• [Raw data]
○ ○ ○ ○ ○ ○ ○

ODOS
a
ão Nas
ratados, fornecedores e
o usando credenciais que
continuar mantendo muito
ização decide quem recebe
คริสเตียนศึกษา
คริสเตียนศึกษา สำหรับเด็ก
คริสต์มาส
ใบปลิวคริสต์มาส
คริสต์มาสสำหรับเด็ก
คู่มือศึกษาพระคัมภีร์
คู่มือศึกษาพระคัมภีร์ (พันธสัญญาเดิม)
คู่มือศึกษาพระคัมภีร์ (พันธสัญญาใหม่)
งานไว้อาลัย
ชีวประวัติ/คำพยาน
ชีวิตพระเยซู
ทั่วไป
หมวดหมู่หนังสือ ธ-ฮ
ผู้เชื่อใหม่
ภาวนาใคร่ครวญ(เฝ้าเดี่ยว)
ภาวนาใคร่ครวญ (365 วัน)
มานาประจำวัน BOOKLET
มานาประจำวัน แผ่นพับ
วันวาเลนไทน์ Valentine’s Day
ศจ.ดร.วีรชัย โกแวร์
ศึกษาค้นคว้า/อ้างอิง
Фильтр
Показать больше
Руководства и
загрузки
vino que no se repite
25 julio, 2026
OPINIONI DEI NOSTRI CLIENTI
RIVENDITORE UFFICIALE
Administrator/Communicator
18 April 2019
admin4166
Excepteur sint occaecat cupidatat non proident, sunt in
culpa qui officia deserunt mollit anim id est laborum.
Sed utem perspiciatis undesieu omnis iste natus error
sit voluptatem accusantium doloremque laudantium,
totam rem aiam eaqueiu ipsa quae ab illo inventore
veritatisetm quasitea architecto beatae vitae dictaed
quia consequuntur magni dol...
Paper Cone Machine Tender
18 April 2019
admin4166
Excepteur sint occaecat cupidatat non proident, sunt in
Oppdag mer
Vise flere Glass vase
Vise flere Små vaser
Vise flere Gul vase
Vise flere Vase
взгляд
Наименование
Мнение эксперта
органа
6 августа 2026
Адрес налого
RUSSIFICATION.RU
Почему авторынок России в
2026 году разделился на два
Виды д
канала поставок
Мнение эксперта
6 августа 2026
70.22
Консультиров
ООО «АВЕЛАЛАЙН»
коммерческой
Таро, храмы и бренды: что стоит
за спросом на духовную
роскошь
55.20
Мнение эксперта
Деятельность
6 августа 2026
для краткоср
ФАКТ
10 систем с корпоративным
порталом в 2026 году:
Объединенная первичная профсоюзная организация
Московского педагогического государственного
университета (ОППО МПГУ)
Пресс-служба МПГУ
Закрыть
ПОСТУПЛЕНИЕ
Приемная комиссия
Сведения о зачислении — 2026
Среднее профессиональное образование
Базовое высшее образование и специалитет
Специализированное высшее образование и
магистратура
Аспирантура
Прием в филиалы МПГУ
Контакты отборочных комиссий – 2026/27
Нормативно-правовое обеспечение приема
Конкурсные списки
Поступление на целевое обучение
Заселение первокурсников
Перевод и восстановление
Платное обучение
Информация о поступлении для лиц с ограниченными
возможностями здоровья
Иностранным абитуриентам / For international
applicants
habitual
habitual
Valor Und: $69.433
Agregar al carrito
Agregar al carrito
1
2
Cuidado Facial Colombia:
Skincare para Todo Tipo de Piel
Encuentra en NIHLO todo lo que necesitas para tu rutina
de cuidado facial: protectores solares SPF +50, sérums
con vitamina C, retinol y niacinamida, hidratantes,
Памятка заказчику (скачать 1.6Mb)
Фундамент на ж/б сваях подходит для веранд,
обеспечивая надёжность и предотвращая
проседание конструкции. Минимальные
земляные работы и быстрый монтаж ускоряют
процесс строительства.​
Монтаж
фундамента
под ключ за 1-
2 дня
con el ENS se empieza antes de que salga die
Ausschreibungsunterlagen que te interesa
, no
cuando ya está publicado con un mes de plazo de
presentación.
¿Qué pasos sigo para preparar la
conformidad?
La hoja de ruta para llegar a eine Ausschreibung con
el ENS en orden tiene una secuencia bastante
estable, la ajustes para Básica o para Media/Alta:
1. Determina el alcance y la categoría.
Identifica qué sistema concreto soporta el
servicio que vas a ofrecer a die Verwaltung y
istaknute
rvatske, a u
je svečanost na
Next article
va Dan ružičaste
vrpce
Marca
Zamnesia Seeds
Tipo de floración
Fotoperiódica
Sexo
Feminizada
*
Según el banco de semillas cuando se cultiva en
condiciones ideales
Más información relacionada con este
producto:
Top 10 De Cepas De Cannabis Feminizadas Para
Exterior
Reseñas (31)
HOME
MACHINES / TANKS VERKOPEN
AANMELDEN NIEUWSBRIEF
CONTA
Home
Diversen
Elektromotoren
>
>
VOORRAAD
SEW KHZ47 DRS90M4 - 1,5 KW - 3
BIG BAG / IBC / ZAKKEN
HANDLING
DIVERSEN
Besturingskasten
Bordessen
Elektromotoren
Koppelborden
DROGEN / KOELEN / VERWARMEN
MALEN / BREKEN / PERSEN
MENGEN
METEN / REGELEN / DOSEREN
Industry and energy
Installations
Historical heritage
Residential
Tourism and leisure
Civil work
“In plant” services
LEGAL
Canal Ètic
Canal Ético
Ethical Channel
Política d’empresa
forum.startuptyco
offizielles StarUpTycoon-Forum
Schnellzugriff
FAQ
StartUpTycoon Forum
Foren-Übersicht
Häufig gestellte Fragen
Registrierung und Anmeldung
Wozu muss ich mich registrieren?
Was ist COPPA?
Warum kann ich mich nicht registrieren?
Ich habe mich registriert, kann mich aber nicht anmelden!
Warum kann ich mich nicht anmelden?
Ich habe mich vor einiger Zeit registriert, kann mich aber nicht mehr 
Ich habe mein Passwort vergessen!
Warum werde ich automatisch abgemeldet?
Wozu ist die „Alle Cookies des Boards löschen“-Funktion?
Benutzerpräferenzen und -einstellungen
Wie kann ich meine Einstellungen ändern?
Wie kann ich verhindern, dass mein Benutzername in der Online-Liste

○ ○ ○ ○ ○ ○ ○

• [Action item] Repeat the listing in full, keeping every line exactly as it is.

• [Written answer]
ODOS
a
ão Nas
ratados, fornecedores e
o usando credenciais que
continuar mantendo muito
ização decide quem recebe
คริสเตียนศึกษา
คริสเตียนศึกษา สำหรับเด็ก
คริสต์มาส
ใบปลิวคริสต์มาส
คริสต์มาสสำหรับเด็ก
คู่มือศึกษาพระคัมภีร์
คู่มือศึกษาพระคัมภีร์ (พันธสัญญาเดิม)
คู่มือศึกษาพระคัมภีร์ (พันธสัญญาใหม่)
งานไว้อาลัย
ชีวประวัติ/คำพยาน
ชีวิตพระเยซู
ทั่วไป
หมวดหมู่หนังสือ ธ-ฮ
ผู้เชื่อใหม่
ภาวนาใคร่ครวญ(เฝ้าเดี่ยว)
ภาวนาใคร่ครวญ (365 วัน)
มานาประจำวัน BOOKLET
มานาประจำวัน แผ่นพับ
วันวาเลนไทน์ Valentine’s Day
ศจ.ดร.วีรชัย โกแวร์
ศึกษาค้นคว้า/อ้างอิง
Фильтр
Показать больше
Руководства и
загрузки
vino que no se repite
25 julio, 2026
OPINIONI DEI NOSTRI CLIENTI
RIVENDITORE UFFICIALE
Administrator/Communicator
18 April 2019
admin4166
Excepteur sint occaecat cupidatat non proident, sunt in
culpa qui officia deserunt mollit anim id est laborum.
Sed utem perspiciatis undesieu omnis iste natus error
sit voluptatem accusantium doloremque laudantium,
totam rem aiam eaqueiu ipsa quae ab illo inventore
veritatisetm quasitea architecto beatae vitae dictaed
quia consequuntur magni dol...
Paper Cone Machine Tender
18 April 2019
admin4166
Excepteur sint occaecat cupidatat non proident, sunt in
Oppdag mer
Vise flere Glass vase
Vise flere Små vaser
Vise flere Gul vase
Vise flere Vase
взгляд
Наименование
Мнение эксперта
органа
6 августа 2026
Адрес налого
RUSSIFICATION.RU
Почему авторынок России в
2026 году разделился на два
Виды д
канала поставок
Мнение эксперта
6 августа 2026
70.22
Консультиров
ООО «АВЕЛАЛАЙН»
коммерческой
Таро, храмы и бренды: что стоит
за спросом на духовную
роскошь
55.20
Мнение эксперта
Деятельность
6 августа 2026
для краткоср
ФАКТ
10 систем с корпоративным
порталом в 2026 году:
Объединенная первичная профсоюзная организация
Московского педагогического государственного
университета (ОППО МПГУ)
Пресс-служба МПГУ
Закрыть
ПОСТУПЛЕНИЕ
Приемная комиссия
Сведения о зачислении — 2026
Среднее профессиональное образование
Базовое высшее образование и специалитет
Специализированное высшее образование и
магистратура
Аспирантура
Прием в филиалы МПГУ
Контакты отборочных комиссий – 2026/27
Нормативно-правовое обеспечение приема
Конкурсные списки
Поступление на целевое обучение
Заселение первокурсников
Перевод и восстановление
Платное обучение
Информация о поступлении для лиц с ограниченными
возможностями здоровья
Иностранным абитуриентам / For international
applicants
habitual
habitual
Valor Und: $69.433
Agregar al carrito
Agregar al carrito
1
2
Cuidado Facial Colombia:
Skincare para Todo Tipo de Piel
Encuentra en NIHLO todo lo que necesitas para tu rutina
de cuidado facial: protectores solares SPF +50, sérums
con vitamina C, retinol y niacinamida, hidratantes,
Памятка заказчику (скачать 1.6Mb)
Фундамент на ж/б сваях подходит для веранд,
обеспечивая надёжность и предотвращая
проседание конструкции. Минимальные
земляные работы и быстрый монтаж ускоряют
процесс строительства.​
Монтаж
фундамента
под ключ за 1-
2 дня
con el ENS se empieza antes de que salga die
Ausschreibungsunterlagen que te interesa
, no
cuando ya está publicado con un mes de plazo de
presentación.
¿Qué pasos sigo para preparar la
conformidad?
La hoja de ruta para llegar a eine Ausschreibung con
el ENS en orden tiene una secuencia bastante
estable, la ajustes para Básica o para Media/Alta:
1. Determina el alcance y la categoría.
Identifica qué sistema concreto soporta el
servicio que vas a ofrecer a die Verwaltung y
istaknute
rvatske, a u
je svečanost na
Next article
va Dan ružičaste
vrpce
Marca
Zamnesia Seeds
Tipo de floración
Fotoperiódica
Sexo
Feminizada
*
Según el banco de semillas cuando se cultiva en
condiciones ideales
Más información relacionada con este
producto:
Top 10 De Cepas De Cannabis Feminizadas Para
Exterior
Reseñas (31)
HOME
MACHINES / TANKS VERKOPEN
AANMELDEN NIEUWSBRIEF
CONTA
Home
Diversen
Elektromotoren
>
>
VOORRAAD
SEW KHZ47 DRS90M4 - 1,5 KW - 3
BIG BAG / IBC / ZAKKEN
HANDLING
DIVERSEN
Besturingskasten
Bordessen
Elektromotoren
Koppelborden
DROGEN / KOELEN / VERWARMEN
MALEN / BREKEN / PERSEN
MENGEN
METEN / REGELEN / DOSEREN
Industry and energy
Installations
Historical heritage
Residential
Tourism and leisure
Civil work
“In plant” services
LEGAL
Canal Ètic
Canal Ético
Ethical Channel
Política d’empresa
forum.startuptyco
offizielles StarUpTycoon-Forum
Schnellzugriff
FAQ
StartUpTycoon Forum
Foren-Übersicht
Häufig gestellte Fragen
Registrierung und Anmeldung
Wozu muss ich mich registrieren?
Was ist COPPA?
Warum kann ich mich nicht registrieren?
Ich habe mich registriert, kann mich aber nicht anmelden!
Warum kann ich mich nicht anmelden?
Ich habe mich vor einiger Zeit registriert, kann mich aber nicht mehr 
Ich habe mein Passwort vergessen!
Warum werde ich automatisch abgemeldet?
Wozu ist die „Alle Cookies des Boards löschen“-Funktion?
Benutzerpräferenzen und -einstellungen
Wie kann ich meine Einstellungen ändern?
Wie kann ich verhindern, dass mein Benutzername in der Online-Liste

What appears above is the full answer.